On Housing the Homeless in NYC Hotels
POST 22: August 27, 2020

Researching and pondering the issue of housing homeless people in New York City hotels has consumed me for the past week as I've attempted to "unpack" what Lucia and I saw last week (see Post 21).
Before you stop reading because you think this doesn’t affect you: yes, actually, it does. New York City plans to take up FEMA on its offer of reimbursement for at least 75% of the estimated $2 million+ cost of housing thousands of homeless people in NYC hotels each night. You may not have a moral stake in whether New York City should be housing homeless people in hotels, but, as a federal taxpayer, you do have a financial stake.
Now that I have your attention, here’s a bit of background about NYC’s homeless situation:
The Law: A 1979 New York State Supreme Court decision in Callahan v. Carey and two years of additional negotiating led to a New York City “right to shelter” consent decree. By law, NYC must provide shelter for anyone who needs it. The Coalition for the Homeless and various plaintiffs have been fighting with New York City and State ever since regarding terms and enforcement of the decree.
The Numbers: The approximate number of homeless people sleeping overnight at NYC shelters has risen from around 12,500 in 1983 to 58,736 in June of 2020. That number has exceeded 30,000 every year since 2003.
The Lodging: A highly informative transcript of a 3-minute NPR Planet Money piece from June 6, 2019, notes that housing a homeless person in an NYC hotel costs “about $40,000 a year,” and that an apartment rental would cost half that amount. NYC has been housing the homeless in hotels on an emergency basis since the 1980s. City officials plan to stop this practice once the supply of permanent housing can accommodate the demand. They say that will take five more years.

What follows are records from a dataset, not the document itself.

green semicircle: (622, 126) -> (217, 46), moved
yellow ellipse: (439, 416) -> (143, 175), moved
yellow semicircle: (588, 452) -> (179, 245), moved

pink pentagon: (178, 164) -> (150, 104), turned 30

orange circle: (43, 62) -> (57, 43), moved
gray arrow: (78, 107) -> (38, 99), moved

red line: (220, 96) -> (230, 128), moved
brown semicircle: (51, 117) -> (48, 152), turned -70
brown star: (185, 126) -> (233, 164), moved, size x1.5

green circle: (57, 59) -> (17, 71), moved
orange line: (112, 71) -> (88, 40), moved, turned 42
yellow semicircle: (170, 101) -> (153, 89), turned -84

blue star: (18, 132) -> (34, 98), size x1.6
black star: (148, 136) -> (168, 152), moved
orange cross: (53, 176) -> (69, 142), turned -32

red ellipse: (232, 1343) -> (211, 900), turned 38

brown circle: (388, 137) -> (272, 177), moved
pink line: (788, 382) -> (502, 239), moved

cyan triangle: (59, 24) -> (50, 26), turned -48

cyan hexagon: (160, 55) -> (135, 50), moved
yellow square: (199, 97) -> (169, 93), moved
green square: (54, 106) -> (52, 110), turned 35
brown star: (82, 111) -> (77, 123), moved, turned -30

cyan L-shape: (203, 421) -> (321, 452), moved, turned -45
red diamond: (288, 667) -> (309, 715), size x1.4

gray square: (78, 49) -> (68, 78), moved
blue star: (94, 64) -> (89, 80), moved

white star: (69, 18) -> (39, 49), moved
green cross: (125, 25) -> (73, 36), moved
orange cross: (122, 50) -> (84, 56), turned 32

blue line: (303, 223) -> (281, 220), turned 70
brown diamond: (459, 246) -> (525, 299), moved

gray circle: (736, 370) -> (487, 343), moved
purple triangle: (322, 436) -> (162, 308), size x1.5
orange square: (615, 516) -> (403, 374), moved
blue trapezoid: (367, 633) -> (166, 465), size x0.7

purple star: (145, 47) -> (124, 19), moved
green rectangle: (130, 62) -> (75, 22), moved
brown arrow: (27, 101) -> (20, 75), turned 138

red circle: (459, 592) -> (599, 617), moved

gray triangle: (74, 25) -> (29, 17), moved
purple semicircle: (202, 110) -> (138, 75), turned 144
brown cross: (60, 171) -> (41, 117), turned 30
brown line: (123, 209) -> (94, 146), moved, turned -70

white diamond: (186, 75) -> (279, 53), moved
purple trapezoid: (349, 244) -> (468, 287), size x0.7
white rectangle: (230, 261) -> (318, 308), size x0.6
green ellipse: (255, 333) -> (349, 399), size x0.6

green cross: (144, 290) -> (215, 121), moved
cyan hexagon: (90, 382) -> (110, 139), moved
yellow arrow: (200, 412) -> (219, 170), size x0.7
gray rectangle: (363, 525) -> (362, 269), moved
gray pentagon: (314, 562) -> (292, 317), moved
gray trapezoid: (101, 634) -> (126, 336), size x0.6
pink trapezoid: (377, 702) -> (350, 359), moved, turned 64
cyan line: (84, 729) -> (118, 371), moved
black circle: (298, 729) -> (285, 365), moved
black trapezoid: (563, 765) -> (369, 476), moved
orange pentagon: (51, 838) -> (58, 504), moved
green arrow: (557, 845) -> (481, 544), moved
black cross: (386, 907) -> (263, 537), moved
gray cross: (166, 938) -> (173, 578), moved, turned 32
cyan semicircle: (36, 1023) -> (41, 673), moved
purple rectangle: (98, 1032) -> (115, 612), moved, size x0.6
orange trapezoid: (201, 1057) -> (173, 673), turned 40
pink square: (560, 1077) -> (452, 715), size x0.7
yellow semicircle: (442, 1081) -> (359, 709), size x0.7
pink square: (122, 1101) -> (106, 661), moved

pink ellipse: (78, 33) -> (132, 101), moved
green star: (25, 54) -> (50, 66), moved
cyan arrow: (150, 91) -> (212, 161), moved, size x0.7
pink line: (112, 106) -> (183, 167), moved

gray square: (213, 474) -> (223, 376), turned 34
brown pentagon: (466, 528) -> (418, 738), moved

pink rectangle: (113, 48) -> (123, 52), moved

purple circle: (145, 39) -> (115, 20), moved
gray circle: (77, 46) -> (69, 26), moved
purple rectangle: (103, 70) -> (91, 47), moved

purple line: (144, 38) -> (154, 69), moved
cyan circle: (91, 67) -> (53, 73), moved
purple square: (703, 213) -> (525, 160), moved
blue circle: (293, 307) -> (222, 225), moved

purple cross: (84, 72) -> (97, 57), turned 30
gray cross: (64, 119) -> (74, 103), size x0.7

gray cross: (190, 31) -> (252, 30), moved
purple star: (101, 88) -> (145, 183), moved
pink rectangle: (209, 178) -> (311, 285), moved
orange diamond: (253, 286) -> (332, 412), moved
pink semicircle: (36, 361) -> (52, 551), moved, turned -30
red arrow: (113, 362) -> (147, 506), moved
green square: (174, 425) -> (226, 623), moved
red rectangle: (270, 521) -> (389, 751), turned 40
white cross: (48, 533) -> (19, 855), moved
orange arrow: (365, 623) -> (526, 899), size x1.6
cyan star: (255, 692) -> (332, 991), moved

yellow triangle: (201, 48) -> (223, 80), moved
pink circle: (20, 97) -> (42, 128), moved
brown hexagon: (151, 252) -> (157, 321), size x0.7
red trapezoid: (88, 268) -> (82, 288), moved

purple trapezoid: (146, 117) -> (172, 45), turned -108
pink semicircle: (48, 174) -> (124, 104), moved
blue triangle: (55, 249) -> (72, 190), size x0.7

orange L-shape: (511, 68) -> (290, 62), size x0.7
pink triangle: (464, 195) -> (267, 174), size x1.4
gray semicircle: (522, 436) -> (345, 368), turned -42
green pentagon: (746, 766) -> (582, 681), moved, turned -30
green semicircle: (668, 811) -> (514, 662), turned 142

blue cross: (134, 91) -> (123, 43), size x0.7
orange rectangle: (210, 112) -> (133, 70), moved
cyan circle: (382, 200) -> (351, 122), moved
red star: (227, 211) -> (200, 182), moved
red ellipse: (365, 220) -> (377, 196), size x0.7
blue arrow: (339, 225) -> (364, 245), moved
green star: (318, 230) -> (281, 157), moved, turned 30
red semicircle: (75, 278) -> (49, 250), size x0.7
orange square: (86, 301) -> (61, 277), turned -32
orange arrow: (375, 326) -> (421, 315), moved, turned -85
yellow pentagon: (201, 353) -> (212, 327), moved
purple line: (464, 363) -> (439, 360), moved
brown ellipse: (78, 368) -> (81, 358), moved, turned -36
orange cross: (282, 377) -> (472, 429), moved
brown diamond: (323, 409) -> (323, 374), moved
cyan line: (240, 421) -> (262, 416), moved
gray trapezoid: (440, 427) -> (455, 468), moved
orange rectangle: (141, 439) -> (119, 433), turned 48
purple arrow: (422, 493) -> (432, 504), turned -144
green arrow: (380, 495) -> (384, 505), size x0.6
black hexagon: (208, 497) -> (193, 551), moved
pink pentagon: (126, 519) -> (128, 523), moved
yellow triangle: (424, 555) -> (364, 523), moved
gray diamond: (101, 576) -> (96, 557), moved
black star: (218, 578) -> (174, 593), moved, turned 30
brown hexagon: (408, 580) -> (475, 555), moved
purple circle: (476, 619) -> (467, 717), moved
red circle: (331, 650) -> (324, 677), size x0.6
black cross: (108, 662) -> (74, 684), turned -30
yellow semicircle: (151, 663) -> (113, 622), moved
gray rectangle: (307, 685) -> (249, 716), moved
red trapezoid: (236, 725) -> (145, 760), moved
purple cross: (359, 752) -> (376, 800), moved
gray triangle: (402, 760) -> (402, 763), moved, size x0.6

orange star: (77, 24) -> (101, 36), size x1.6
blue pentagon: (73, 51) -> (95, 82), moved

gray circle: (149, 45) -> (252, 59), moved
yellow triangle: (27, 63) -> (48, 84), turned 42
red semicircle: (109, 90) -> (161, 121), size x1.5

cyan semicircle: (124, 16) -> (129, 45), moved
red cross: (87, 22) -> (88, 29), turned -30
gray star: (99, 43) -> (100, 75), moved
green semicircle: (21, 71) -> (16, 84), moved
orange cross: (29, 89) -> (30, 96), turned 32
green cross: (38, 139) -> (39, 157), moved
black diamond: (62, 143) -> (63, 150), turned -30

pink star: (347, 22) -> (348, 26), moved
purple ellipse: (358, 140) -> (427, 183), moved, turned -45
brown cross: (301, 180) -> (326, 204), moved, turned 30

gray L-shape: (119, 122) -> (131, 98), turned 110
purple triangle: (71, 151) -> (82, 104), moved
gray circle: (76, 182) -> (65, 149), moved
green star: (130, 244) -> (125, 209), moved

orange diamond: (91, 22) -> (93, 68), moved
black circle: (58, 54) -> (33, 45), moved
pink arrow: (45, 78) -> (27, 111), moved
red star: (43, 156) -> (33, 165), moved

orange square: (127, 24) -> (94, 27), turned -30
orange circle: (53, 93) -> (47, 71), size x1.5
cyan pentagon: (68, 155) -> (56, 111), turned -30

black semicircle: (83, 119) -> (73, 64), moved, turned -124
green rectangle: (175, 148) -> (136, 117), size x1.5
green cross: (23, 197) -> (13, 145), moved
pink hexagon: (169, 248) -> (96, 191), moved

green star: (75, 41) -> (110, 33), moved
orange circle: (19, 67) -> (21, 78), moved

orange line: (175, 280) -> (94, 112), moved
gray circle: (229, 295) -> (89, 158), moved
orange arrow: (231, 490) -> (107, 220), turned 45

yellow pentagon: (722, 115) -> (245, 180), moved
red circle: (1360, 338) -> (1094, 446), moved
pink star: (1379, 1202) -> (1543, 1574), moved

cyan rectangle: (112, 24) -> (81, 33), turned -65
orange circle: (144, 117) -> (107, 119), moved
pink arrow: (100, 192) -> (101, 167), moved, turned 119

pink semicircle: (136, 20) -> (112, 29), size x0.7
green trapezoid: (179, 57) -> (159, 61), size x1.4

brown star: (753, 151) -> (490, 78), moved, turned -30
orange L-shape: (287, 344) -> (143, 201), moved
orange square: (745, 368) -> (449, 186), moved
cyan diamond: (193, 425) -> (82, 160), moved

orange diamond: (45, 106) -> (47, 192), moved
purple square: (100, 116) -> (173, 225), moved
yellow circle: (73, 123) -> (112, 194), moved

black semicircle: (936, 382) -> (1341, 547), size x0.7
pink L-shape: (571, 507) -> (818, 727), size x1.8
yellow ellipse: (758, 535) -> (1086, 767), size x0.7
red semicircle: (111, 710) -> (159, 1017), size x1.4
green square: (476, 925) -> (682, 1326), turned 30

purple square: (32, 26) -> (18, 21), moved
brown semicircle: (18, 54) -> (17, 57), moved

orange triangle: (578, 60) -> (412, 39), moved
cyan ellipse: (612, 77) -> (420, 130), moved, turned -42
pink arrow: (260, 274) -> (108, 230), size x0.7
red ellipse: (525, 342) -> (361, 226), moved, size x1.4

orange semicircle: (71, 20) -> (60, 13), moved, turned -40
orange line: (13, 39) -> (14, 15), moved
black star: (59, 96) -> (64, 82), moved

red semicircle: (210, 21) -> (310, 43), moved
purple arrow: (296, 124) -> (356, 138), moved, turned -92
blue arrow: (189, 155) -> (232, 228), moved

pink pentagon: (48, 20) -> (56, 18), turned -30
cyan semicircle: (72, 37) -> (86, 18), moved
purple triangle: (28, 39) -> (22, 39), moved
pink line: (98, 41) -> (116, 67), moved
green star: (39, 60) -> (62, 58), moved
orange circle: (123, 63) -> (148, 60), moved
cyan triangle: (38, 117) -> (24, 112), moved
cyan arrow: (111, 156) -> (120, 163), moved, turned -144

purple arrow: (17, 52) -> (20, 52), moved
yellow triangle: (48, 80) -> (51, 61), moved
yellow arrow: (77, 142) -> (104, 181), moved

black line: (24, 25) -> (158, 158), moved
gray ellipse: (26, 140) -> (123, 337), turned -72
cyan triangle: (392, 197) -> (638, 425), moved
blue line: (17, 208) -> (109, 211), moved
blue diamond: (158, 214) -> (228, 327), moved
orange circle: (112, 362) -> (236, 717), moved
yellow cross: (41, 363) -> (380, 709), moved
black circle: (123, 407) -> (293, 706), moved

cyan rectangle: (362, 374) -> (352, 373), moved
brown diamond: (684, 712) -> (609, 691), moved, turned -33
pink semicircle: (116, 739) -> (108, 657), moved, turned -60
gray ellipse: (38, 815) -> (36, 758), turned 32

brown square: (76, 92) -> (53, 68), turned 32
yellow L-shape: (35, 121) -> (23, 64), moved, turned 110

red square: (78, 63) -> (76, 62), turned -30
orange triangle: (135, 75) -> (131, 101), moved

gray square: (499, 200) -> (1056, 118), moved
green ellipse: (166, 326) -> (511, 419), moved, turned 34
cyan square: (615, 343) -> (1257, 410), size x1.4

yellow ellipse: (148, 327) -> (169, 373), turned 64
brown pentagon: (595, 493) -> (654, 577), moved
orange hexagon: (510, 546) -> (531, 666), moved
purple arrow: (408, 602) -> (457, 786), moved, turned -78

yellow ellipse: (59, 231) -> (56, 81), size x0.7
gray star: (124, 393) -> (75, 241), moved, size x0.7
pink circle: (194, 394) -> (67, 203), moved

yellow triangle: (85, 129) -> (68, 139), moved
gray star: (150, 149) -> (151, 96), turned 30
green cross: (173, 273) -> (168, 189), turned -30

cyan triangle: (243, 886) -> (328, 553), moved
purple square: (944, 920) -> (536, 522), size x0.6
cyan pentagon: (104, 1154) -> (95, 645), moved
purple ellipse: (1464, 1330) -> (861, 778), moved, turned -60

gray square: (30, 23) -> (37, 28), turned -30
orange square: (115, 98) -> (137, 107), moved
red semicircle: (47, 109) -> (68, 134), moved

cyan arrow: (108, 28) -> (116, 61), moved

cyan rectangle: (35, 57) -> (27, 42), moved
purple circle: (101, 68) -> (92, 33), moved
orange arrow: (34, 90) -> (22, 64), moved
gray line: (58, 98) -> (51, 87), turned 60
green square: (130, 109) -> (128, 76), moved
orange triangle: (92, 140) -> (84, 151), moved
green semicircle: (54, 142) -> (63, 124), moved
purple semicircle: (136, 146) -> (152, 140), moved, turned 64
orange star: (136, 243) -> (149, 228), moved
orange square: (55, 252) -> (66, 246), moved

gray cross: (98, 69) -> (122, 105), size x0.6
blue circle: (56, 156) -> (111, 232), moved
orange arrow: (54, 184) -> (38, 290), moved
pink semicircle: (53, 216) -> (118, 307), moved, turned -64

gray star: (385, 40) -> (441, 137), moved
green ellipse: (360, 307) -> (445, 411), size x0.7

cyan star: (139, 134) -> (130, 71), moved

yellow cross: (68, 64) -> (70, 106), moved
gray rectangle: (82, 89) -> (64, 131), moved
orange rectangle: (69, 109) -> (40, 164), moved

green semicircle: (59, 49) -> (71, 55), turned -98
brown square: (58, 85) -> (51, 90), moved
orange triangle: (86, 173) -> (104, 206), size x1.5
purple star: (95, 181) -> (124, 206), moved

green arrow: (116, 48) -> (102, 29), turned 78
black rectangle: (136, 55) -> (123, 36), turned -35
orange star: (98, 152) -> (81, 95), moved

My Takeaway: The number of homeless people sleeping in shelters has risen—with a few occasional dips but on an overall upward trajectory—from 12,500 in 1983 to 58,736 two months ago.
Yet, instead of investing in enough permanent shelter to house the (not surprisingly, given the right to shelter law, lack of affordable housing in NYC, periodic economic recessions, and other predictable factors) increasing number of people requesting shelter over the years, the city has utilized the quick-fix, twice-as-expensive, and less-effective (as far as the long-term effort to curtail homelessness goes) option of housing the homeless in hotels. They shouldn’t need “5 more years” (as of June 6, 2019) to create an adequate supply of permanent housing for the homeless: the government should’ve been working on keeping pace with rising demand all along.
As with so many other aspects of our society and our systems, COVID has merely shined a light on what wasn't working well all along, on what shouldn't have been put off year after year because it was easier and less expensive in the short-run to delay.
Then there are what must be the staggering legal fees incurred by all parties during the past four decades of battling over the terms and implementation of the right to shelter law. As anyone who has ever hired a lawyer knows, 40 years of legal fees = a hell of a lot of money that could’ve been spent on actual services and permanent housing for the homeless.